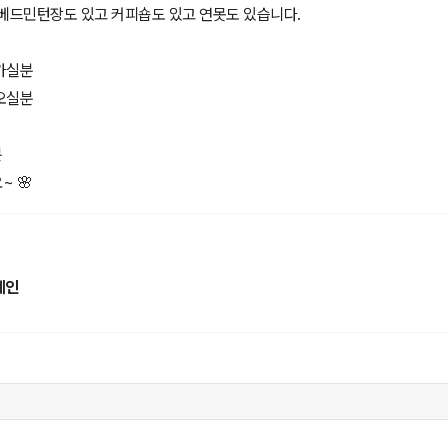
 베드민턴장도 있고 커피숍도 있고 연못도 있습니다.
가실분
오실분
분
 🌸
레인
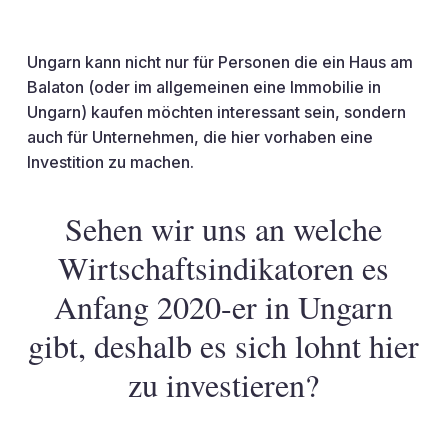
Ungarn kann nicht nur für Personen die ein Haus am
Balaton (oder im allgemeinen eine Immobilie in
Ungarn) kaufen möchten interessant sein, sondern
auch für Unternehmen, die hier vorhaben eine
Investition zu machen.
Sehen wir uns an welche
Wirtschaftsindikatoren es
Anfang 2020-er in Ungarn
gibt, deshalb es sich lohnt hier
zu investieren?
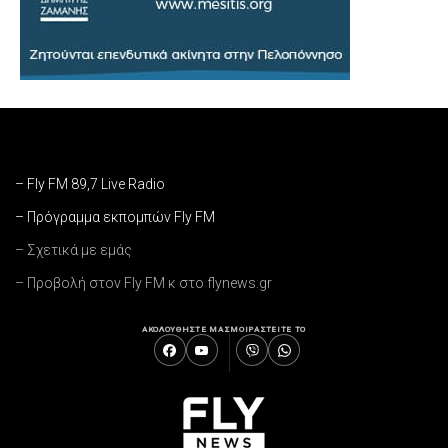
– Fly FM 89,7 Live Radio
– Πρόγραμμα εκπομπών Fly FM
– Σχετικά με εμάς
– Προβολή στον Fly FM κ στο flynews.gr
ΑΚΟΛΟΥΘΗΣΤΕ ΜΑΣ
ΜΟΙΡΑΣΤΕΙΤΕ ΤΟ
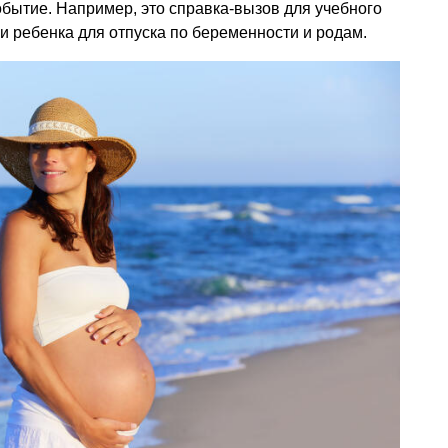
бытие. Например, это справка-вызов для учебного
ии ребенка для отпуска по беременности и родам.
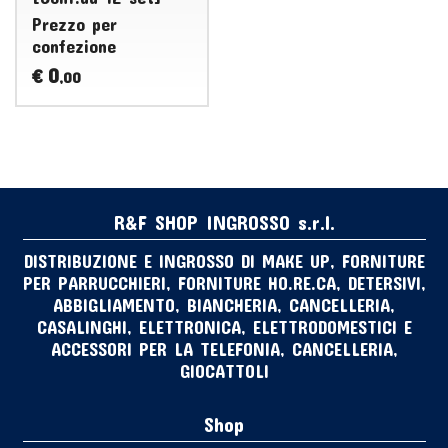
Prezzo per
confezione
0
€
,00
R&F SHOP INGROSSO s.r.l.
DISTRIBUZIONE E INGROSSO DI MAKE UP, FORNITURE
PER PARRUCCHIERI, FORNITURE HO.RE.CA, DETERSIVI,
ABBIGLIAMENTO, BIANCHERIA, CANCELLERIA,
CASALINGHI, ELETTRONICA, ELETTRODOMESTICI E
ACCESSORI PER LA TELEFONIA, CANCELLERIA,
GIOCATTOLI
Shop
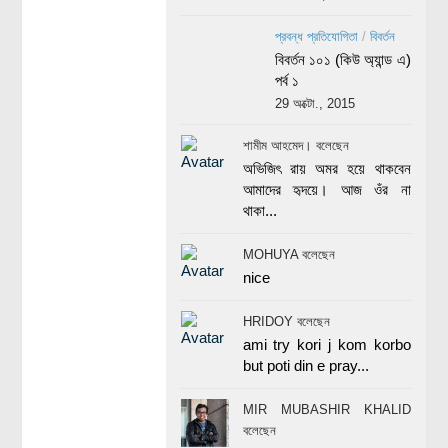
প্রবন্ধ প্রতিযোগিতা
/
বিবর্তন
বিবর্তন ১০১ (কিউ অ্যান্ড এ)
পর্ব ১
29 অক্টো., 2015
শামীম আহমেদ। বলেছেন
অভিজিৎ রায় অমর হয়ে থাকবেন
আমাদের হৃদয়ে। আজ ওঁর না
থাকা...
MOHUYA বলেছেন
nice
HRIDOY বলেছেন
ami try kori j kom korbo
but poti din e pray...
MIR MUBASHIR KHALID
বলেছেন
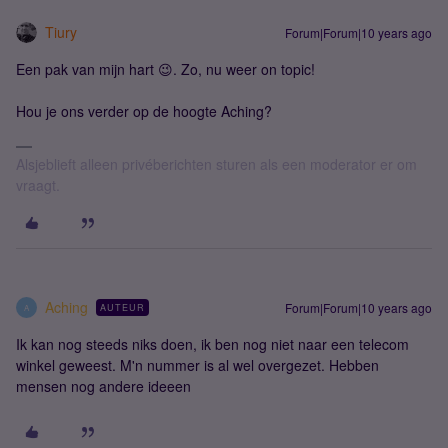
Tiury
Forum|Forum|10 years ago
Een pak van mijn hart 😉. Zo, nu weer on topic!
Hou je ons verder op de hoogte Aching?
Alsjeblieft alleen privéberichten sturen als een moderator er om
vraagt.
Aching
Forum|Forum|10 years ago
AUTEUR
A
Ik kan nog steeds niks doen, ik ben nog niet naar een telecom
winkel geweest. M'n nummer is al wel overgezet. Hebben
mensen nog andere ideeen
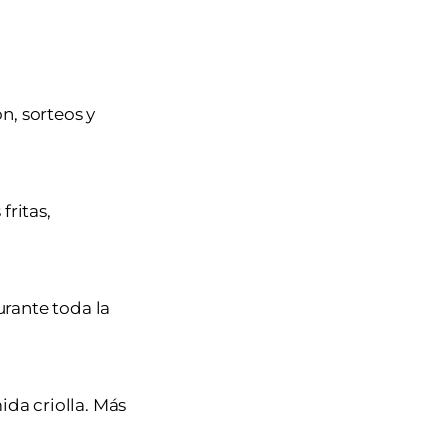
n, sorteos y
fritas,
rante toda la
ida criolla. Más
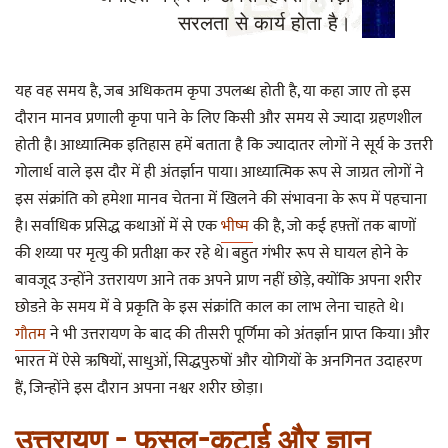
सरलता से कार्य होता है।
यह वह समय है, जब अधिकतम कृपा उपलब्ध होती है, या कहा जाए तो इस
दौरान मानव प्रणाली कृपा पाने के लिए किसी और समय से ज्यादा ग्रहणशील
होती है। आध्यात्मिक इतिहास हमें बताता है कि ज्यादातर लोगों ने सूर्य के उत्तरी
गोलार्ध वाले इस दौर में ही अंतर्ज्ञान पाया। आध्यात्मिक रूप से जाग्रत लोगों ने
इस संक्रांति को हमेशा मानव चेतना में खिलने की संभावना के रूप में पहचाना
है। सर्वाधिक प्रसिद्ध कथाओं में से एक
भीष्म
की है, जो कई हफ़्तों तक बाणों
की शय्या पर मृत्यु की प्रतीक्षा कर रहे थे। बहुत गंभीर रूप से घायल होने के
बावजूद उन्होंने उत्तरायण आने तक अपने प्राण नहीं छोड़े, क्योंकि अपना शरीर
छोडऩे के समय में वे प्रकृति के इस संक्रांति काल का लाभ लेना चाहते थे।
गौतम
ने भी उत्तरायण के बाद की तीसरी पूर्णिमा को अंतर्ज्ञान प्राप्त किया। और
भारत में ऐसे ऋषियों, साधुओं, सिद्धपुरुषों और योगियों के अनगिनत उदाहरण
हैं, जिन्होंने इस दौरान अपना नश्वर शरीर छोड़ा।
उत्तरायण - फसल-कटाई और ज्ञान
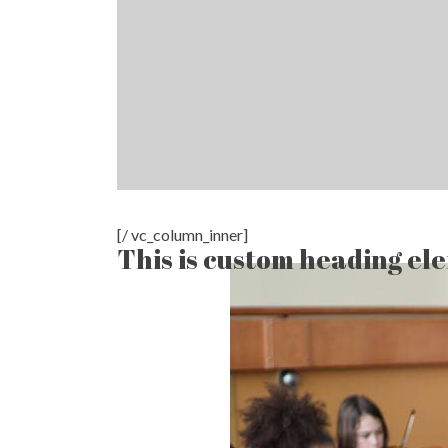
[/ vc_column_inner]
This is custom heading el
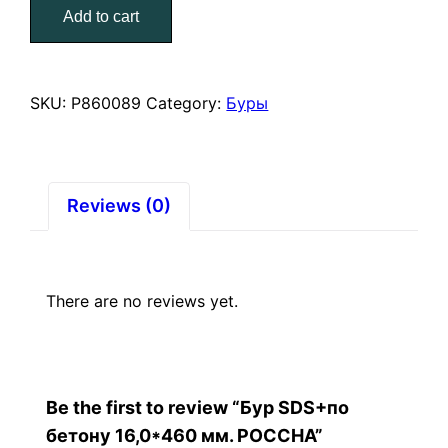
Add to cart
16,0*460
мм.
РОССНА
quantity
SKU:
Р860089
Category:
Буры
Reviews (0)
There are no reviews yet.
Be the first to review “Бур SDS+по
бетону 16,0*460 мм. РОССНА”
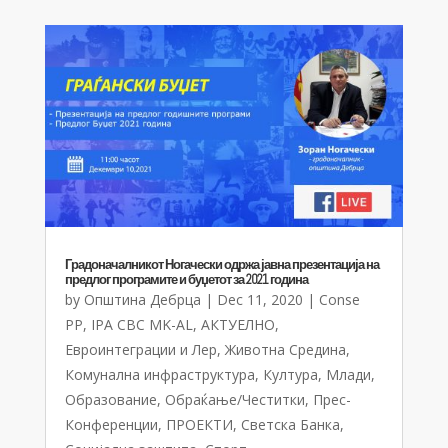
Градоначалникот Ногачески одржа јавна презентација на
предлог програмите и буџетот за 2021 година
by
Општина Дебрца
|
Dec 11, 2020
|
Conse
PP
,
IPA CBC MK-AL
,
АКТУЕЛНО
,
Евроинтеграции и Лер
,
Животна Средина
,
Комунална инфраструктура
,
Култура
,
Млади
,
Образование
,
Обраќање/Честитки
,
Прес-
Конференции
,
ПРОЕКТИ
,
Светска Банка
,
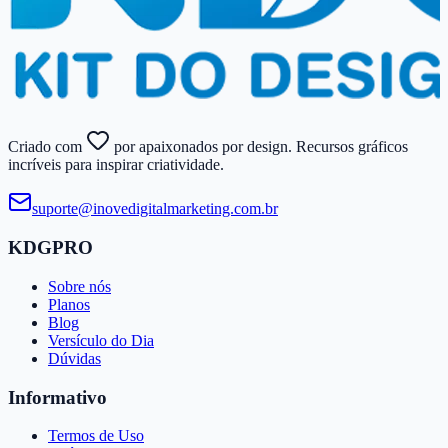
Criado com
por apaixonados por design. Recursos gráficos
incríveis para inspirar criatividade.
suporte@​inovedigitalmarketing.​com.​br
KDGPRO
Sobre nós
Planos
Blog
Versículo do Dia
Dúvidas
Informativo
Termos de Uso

========================================

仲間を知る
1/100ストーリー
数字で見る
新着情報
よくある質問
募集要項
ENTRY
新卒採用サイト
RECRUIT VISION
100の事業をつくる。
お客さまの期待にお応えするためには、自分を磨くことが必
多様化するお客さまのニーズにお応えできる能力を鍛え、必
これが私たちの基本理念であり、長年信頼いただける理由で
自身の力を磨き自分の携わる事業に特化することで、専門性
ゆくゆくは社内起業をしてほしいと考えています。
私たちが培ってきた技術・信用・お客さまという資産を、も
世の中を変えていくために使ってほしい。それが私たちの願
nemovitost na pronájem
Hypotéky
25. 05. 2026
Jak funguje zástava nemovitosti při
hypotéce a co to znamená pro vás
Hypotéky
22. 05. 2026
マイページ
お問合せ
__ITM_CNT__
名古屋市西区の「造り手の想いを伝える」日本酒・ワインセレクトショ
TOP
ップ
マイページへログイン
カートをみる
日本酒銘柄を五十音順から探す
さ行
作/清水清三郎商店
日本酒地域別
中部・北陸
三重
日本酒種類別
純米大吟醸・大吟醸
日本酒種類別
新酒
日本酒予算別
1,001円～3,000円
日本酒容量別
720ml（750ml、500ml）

========================================

What to work on
Among the lines above, return those that hold the word "INGROSSO".

Answer section
R&F SHOP INGROSSO s.r.l.
DISTRIBUZIONE E INGROSSO DI MAKE UP, FORNITURE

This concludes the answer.